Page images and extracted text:
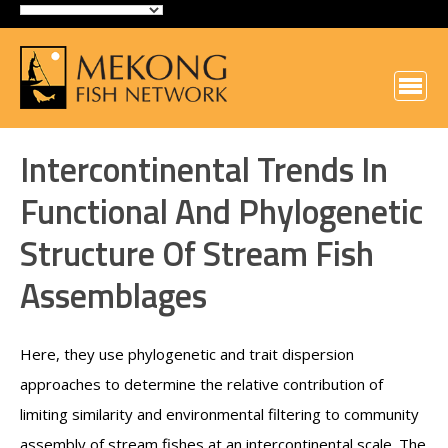
Intercontinental Trends In
Functional And Phylogenetic
Structure Of Stream Fish
Assemblages
Here, they use phylogenetic and trait dispersion
approaches to determine the relative contribution of
limiting similarity and environmental filtering to community
assembly of stream fishes at an intercontinental scale. The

_What is required_: Strip the images and return the remaining data exactly.

_Exercise response_:
Intercontinental Trends In
Functional And Phylogenetic
Structure Of Stream Fish
Assemblages
Here, they use phylogenetic and trait dispersion
approaches to determine the relative contribution of
limiting similarity and environmental filtering to community
assembly of stream fishes at an intercontinental scale. The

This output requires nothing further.